We heard some interesting information recently:  a patient contacted us to ask if it was correct that men’s melanoma progresses worse than women.  When asked questions like this, we turn to one of our advisors.  Here, Myles Smith talks about men and melanoma.

Men are generally at a higher risk of developing melanoma, and often have a worse outcome when then develop melanoma. Why is this?
A study from Rutherford and colleagues published in the British Journal of Cancer in 2015 (read here) suggested that addressing the differences in stage of melanoma in men may reduce melanoma deaths. In other words, if more men in the UK presented early with melanoma, less would die from the disease.

There appeared to be a difference in the type of melanoma that men developed when compared with women, with more women having a superficial spreading type of melanoma (which are generally earlier stage) than men. However, the authors believed that much of the differences may have come from men delaying seeking help for their melanoma.

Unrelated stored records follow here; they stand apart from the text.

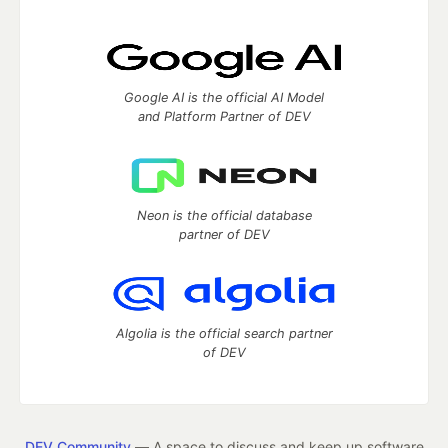
Google AI is the official AI Model
and Platform Partner of DEV
Neon is the official database
partner of DEV
Algolia is the official search partner
of DEV
DEV Community
— A space to discuss and keep up software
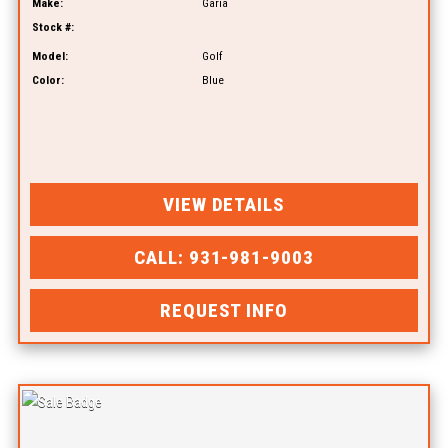
Make:
Garia
Stock #:
Model:
Golf
Color:
Blue
VIEW DETAILS
CALL: 931-981-9003
REQUEST INFO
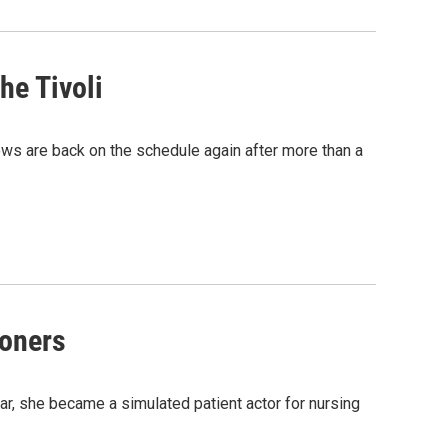
he Tivoli
ows are back on the schedule again after more than a
ioners
ear, she became a simulated patient actor for nursing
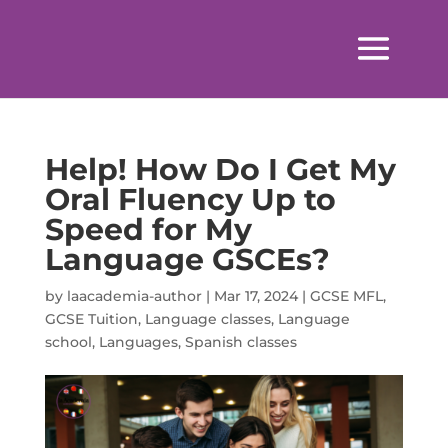
Help! How Do I Get My
Oral Fluency Up to
Speed for My
Language GSCEs?
by
laacademia-author
|
Mar 17, 2024
|
GCSE MFL
,
GCSE Tuition
,
Language classes
,
Language
school
,
Languages
,
Spanish classes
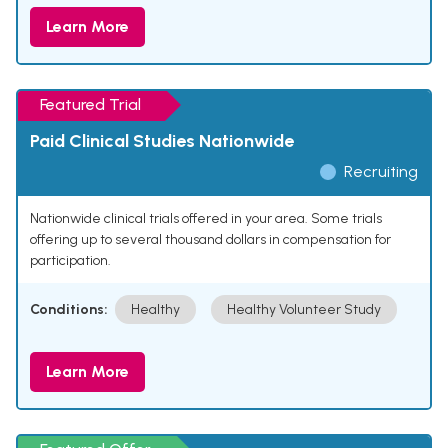
Learn More
Featured Trial
Paid Clinical Studies Nationwide
Recruiting
Nationwide clinical trials offered in your area. Some trials
offering up to several thousand dollars in compensation for
participation.
Conditions:
Healthy
Healthy Volunteer Study
Learn More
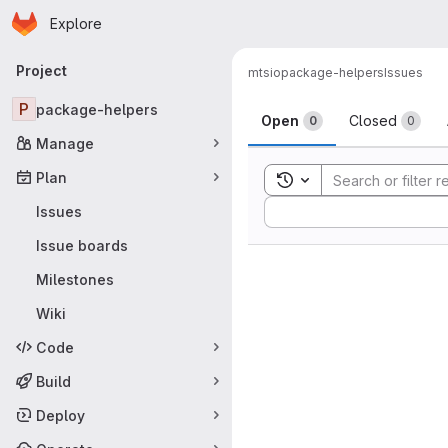
Homepage
Skip to main content
Explore
Primary navigation
Project
mtsio
package-helpers
Issues
Issues
P
package-helpers
Open
Closed
0
0
Manage
Plan
Toggle search history
Sort by:
Issues
Issue boards
Milestones
Wiki
Code
Build
Deploy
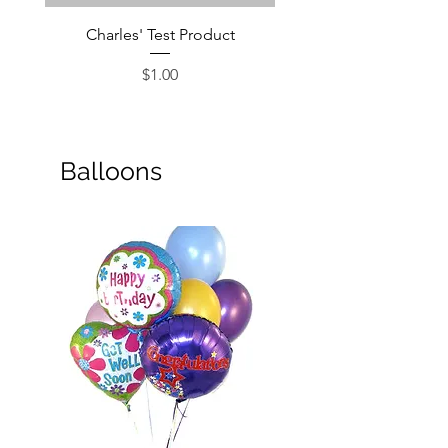
Charles' Test Product
Large Box of Choco
Price
$1.00
Balloons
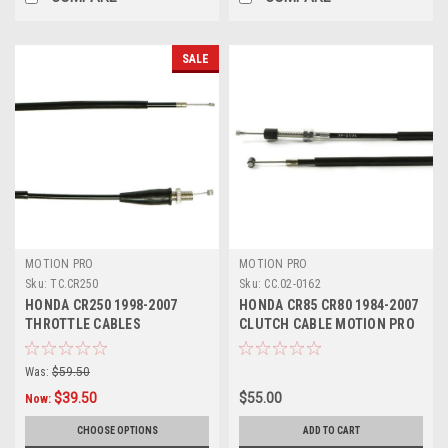
SALE
MOTION PRO
MOTION PRO
Sku:
TC.CR250
Sku:
CC.02-0162
HONDA CR250 1998-2007
HONDA CR85 CR80 1984-2007
THROTTLE CABLES
CLUTCH CABLE MOTION PRO
PARTS
Was:
$59.50
$39.50
$55.00
Now:
CHOOSE OPTIONS
ADD TO CART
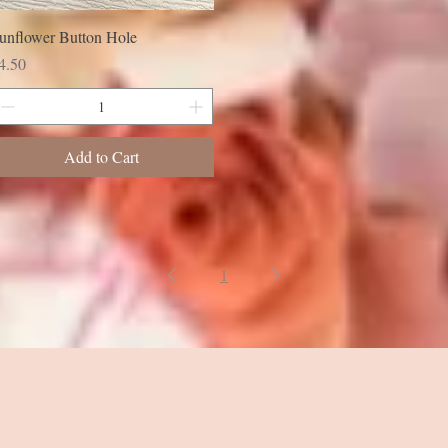
unflower Button Hole
rice
4.50
Add to Cart
1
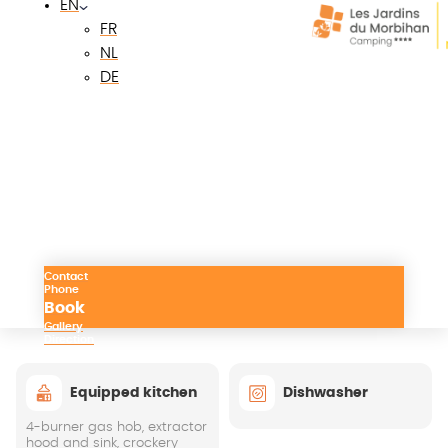
EN
Quiet surroundings
FR
Bright living room, large openings
NL
DE
Terrace with garden table, chairs and sun
loungers
Parking in front of accommodation
Facilities
Contact
Phone
Kitchen
Living room
Bedrooms
Bathroo
Book
Gallery
Direction
Equipped kitchen
Dishwasher
4-burner gas hob, extractor
hood and sink, crockery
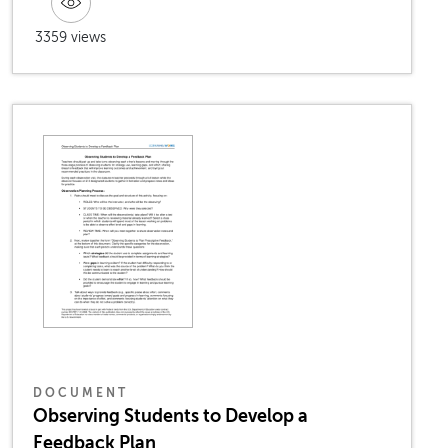
3359 views
DOCUMENT
Observing Students to Develop a
Feedback Plan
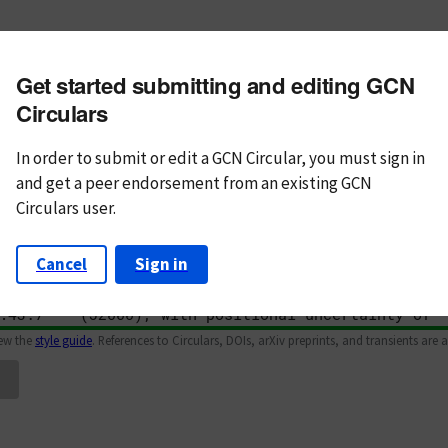
m subject
Get started submitting and editing GCN
n Text
Markdown
Circulars
In order to submit or edit a GCN Circular, you must
sign in
and
get a peer endorsement from an existing GCN
Circulars user.
Cancel
Sign in
iew the
style guide
. References to Circulars, DOIs, arXiv preprints, and transients are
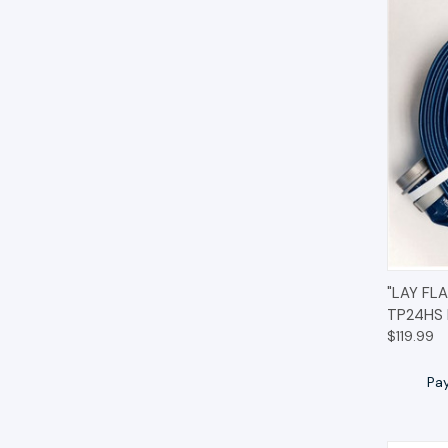
QUIC
"LAY FL
TP24HS
$119.99
Pa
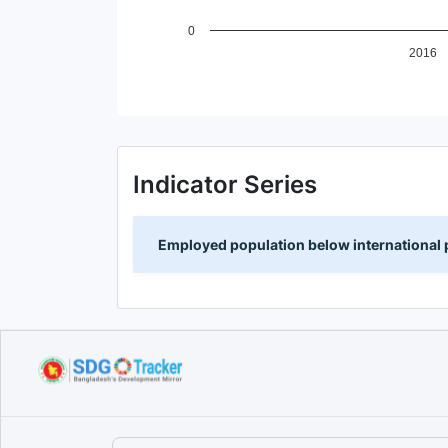
0
2016
End of interactive chart.
Indicator Series
Employed population below international p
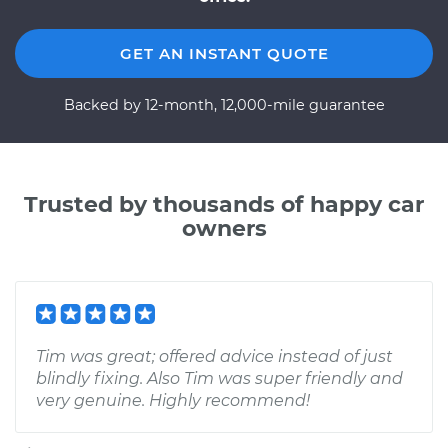
GET AN INSTANT QUOTE
Backed by 12-month, 12,000-mile guarantee
Trusted by thousands of happy car
owners
Tim was great; offered advice instead of just
blindly fixing. Also Tim was super friendly and
very genuine. Highly recommend!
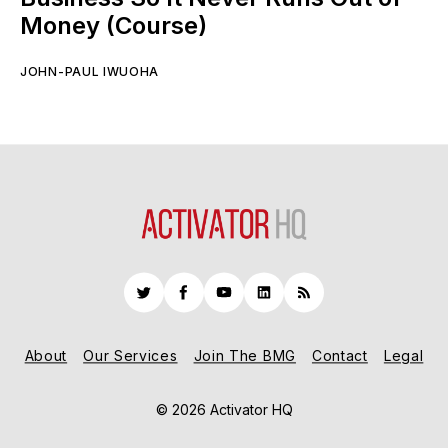
Money (Course)
JOHN-PAUL IWUOHA
Twitter
Facebook
YouTube
LinkedIn
RSS
About
Our Services
Join The BMG
Contact
Legal
© 2026 Activator HQ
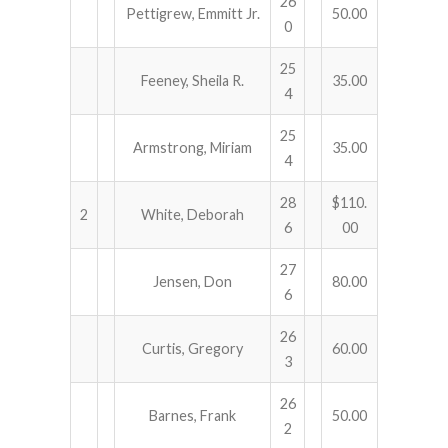
26
Pettigrew, Emmitt Jr.
50.00
0
25
Feeney, Sheila R.
35.00
4
25
Armstrong, Miriam
35.00
4
28
$110.
2
White, Deborah
6
00
27
Jensen, Don
80.00
6
26
Curtis, Gregory
60.00
3
26
Barnes, Frank
50.00
2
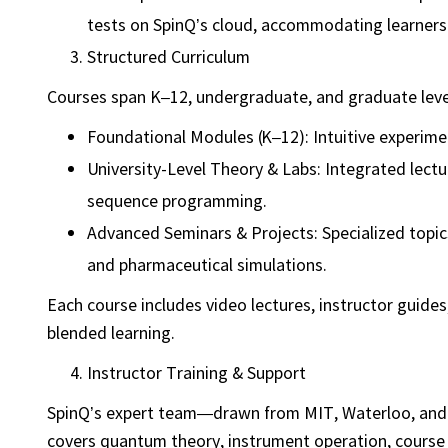
tests on SpinQ’s cloud, accommodating learners a
Structured Curriculum
Courses span K–12, undergraduate, and graduate leve
Foundational Modules (K–12): Intuitive experime
University-Level Theory & Labs: Integrated lect
sequence programming.
Advanced Seminars & Projects: Specialized topic
and pharmaceutical simulations.
Each course includes video lectures, instructor guide
blended learning.
Instructor Training & Support
SpinQ’s expert team—drawn from MIT, Waterloo, and 
covers quantum theory, instrument operation, course 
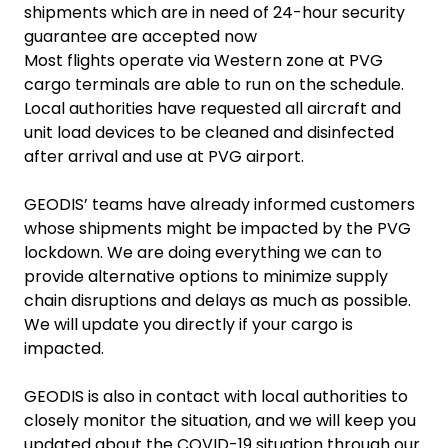
shipments which are in need of 24-hour security
guarantee are accepted now
Most flights operate via Western zone at PVG
cargo terminals are able to run on the schedule.
Local authorities have requested all aircraft and
unit load devices to be cleaned and disinfected
after arrival and use at PVG airport.
GEODIS’ teams have already informed customers
whose shipments might be impacted by the PVG
lockdown. We are doing everything we can to
provide alternative options to minimize supply
chain disruptions and delays as much as possible.
We will update you directly if your cargo is
impacted.
GEODIS is also in contact with local authorities to
closely monitor the situation, and we will keep you
updated about the COVID-19 situation through our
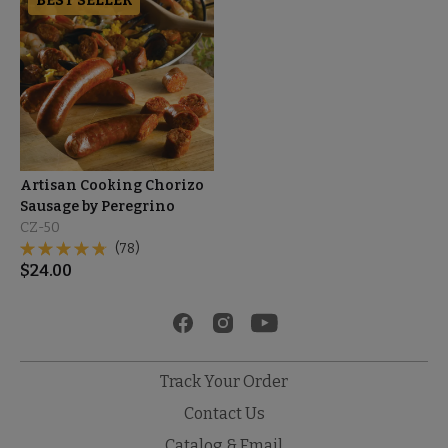
BEST SELLER
Artisan Cooking Chorizo
Sausage by Peregrino
CZ-50
(78)
$
24.00
Track Your Order
Contact Us
Catalog & Email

This might be due to a lack of understanding of the warning signs (https://www.nhs.uk/conditions/melanoma-skin-cancer/symptoms/) of melanoma, or for other patient related reasons. For example, Forbes and colleague(read here) again in the British Journal of Cancer, asked why people delay presenting to a doctor with a symptom of cancer (including patients with melanoma). The most common reason was not realising the symptom was serious, with the other common reasons: being worried about wasting doctor’s time, worry about what the doctor might find, being too busy to make time to see a doctor, difficulty in making a doctor’s appointment and being embarrassed to see a doctor.

So if you, or any of the men in your life have a mole that is getting bigger, changing shape or colour, bleeding or becoming crusty, or is itchy or sore – you should see your GP or Dermatologist.


Myles is a Consultant General Surgeon and Surgical Oncologist at the Royal Marsden. He provides regular updates for us.